Sarebbe senza dubbio più semplice – e forse anche più gratificante – puntare tutto su brevi video per raccontare i risultati raggiunti. E fanno bene a farlo, ad esempio, il Sindaco di Roma, che però affianca a questa modalità anche un corposo rapporto annuale, interviste, comunicati e interventi pubblici. È la pluralità degli strumenti a garantire la profondità del messaggio. Ma se il video diventa l’unico mezzo di comunicazione politica, rischia di trasformarsi in una semplificazione pericolosa.
Anche io userò i social, certo. Ma non abbandonerò mai la scrittura, il confronto con giornalisti in televisione, o l’incontro diretto con i cittadini nelle assemblee pubbliche. Perché solo così si possono affrontare questioni complesse con rispetto e serietà. Guardarsi negli occhi e confrontarsi senza l’intermediazione di uno schermo è un atto politico, oggi più che mai.
Come potrei, altrimenti, spiegare il lavoro svolto in questi anni per salvare le edicole di Roma? Tutti sono d’accordo nel volerle tutelare, ma trasformare questo consenso in un provvedimento concreto è un’operazione complessa: significa contrastare la crisi strutturale del cartaceo, modificare normative regionali per ampliare l’offerta commerciale, applicare deroghe al nuovo Codice della Strada per evitare chiusure ingiuste, e – dove non sia possibile – prevedere indennizzi per gli edicolanti. Insieme alla consigliera Giulia Tempesta, agli assessori Lucarelli, Patanè e Scozzese, ci abbiamo lavorato per due anni. Proprio questa settimana, la Giunta ha approvato una memoria che traccia la strada per i prossimi passaggi, anche a livello parlamentare, con una proposta di legge nazionale promossa dal Partito Democratico.
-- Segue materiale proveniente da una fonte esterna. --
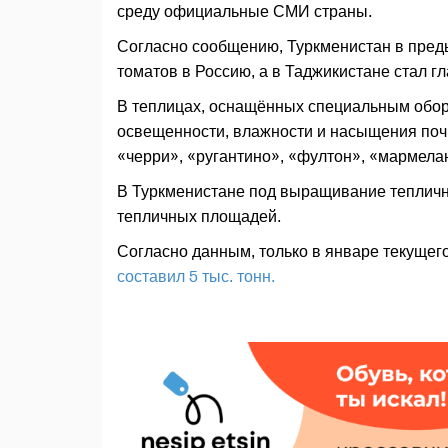
среду официальные СМИ страны.
Согласно сообщению, Туркменистан в пред
томатов в Россию, а в Таджикистане стал 
В теплицах, оснащённых специальным обо
освещенности, влажности и насыщения по
«черри», «ругантино», «фултон», «мармелан
В Туркменистане под выращивание тепличны
тепличных площадей.
Согласно данным, только в январе текущего
составил 5 тыс. тонн.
E questo è solo un esempio. Come potrei ridurre in pochi secondi il lavoro quotidiano che serve per aggiornare regolamenti comunali vecchi di vent’anni sulle sponsorizzazioni, i centri sportivi municipali, o le occupazioni di suolo pubblico? Come potrei spiegare lo studio che sta dietro una semplice nota alla Soprintendenza per rimuovere un’antenna telefonica dal quartiere del Celio, rispettando vincoli e leggi nazionali? O raccontare le motivazioni che hanno portato all’intitolazione il prossimo 23 aprile a San Saba, in deroga alla normativa nazionale, di un viale a Marisa Rodano, grazie alla mozione che ho presentato e al sostegno del Sindaco Gualtieri e dell’Assessore Smeriglio?
La politica è, per sua natura, complessità. E la capacità di affrontarla, studiarla, risolverla è ciò che dà senso e valore al ruolo dei rappresentanti democratici. Se dimentichiamo questo, rischiamo non solo di perdere il senso della buona politica, ma anche quello – più profondo – della democrazia stessa, che non può e non deve correre alla stessa velocità di un algoritmo.
La libertà, quella vera, richiede tempo. E il tempo, oggi, è un atto rivoluzionario.